╭─ Records provided

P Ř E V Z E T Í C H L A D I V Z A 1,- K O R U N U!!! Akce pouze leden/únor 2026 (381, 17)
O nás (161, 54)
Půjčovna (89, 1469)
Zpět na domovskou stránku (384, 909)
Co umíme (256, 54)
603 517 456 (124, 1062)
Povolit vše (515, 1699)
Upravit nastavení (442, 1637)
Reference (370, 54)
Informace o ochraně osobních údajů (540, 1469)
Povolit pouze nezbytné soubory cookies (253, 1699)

╰─

> **Your task**
All of the records go in your answer, copied exactly.

> **Result**
P Ř E V Z E T Í C H L A D I V Z A 1,- K O R U N U!!! Akce pouze leden/únor 2026 (381, 17)
O nás (161, 54)
Půjčovna (89, 1469)
Zpět na domovskou stránku (384, 909)
Co umíme (256, 54)
603 517 456 (124, 1062)
Povolit vše (515, 1699)
Upravit nastavení (442, 1637)
Reference (370, 54)
Informace o ochraně osobních údajů (540, 1469)
Povolit pouze nezbytné soubory cookies (253, 1699)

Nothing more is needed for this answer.